Ceza Genel Kurulu 2006/10-216 E., 2006/318 K.
ÇEK HESABI AÇMAKTAN YASAKLAMA
EKSİK İNCELEME
KARŞILIKSIZ ÇEK
“İçtihat Metni”
Sanık M…Y… S...’in karşılıksız çek keşidesi suçundan 3167 sayılı
Yasa’nın 16/1-3. maddesi uyarınca 400.000.000 lira ağır para cezası
ile cezalandırılmasına, 1 yıl süreyle bankalarda çek hesabı açmaktan
yasaklanmasına ilişkin Ankara 10. Asliye Ceza Mahkemesince
02.04.2003 gün ve 271-268 sayı ile verilen hüküm sanık müdafii
tarafından temyiz edilmekle dosyayı inceleyen Yargıtay 10.Ceza
Dairesince 26.01.2004 gün ve 8399-627 sayı ile;
”1- 08.03.2003 tarihinde yayımlanarak yürürlüğe giren 4814 sayılı
Yasanın geçici 2. maddesinde öngörülen 3 aylık yasal süre beklenip,
bu süre içersinde çek tutarının ve karşılıksız kalan kısmının % 10
tazminatı ve 3167 sayılı Yasa’nın 16/a maddesine göre hesaplanacak
gecikme faizi ile birlikte ödeyip ödemediği ve 8. maddesine göre
düzeltme hakkını kullanarak hamilin zararını karşılayıp
karşılamadığı araştırılıp, sonucuna göre sanığın hukuki durumunun
tayin ve takdiri yerine, sözü edilen yasal süre beklenmeden ve eksik
incelemeye dayanılarak karar verilmesi;
2- 4814 sayılı Yasanın geçici 1. maddesi amir hükmü uyarınca anılan
Yasa’nın yürürlüğe girmesinden sonraki ilk duruşmaya gelmeyen
şikayetçiye sonraki oturumda hazır bulunması veya bir vekil ile
kendini temsil ettirmesi, duruşmaya gelmediği veya vekil de
göndermediği takdirde şikayetten vazgeçmiş sayılacağı hususunda
usulüne uygun davetiye çıkartılarak sonucuna göre karar verilmesi
gerektiğinin gözetilmemesi” isabetsizliğinden bozulmuştur.

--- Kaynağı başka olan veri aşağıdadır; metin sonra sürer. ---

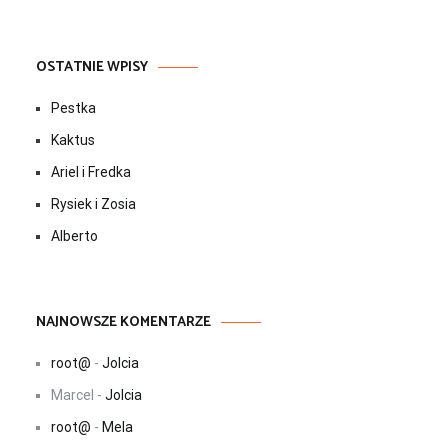
OSTATNIE WPISY
Pestka
Kaktus
Ariel i Fredka
Rysiek i Zosia
Alberto
NAJNOWSZE KOMENTARZE
root@
-
Jolcia
Marcel
-
Jolcia
root@
-
Mela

Yerel Mahkeme 30.06.2004 gün ve 310-768 sayı ile;
”1- 4814 SK.nun geçici 2. maddesinde gösterilen üç aylık süre
yargılamanın durmasını gerektirecek süre olmayıp aksine yargılamanın
hazırlık, duruşma ve infaz evrelerinde nelerin yapılması gerektiği
hüküm altına alınmakla yargılama sürdürülmüştür.

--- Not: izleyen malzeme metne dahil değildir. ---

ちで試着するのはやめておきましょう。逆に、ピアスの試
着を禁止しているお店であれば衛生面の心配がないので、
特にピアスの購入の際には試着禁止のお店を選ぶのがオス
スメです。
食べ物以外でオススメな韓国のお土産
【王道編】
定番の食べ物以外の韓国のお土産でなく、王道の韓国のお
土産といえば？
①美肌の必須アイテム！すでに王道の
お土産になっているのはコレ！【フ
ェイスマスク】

2- 4814 SK.nun geçici 1. maddesinde müdahile değil, müştekiye yani
müdahil sıfatını almayan müştekiye meşruhatlı davetiye çıkartılması
öngörüldüğünden ve müdahale hukukuna göre davayı takip etme
zorunluluğu bulunmadığından bu işlem gerçekleştirilmemiştir.”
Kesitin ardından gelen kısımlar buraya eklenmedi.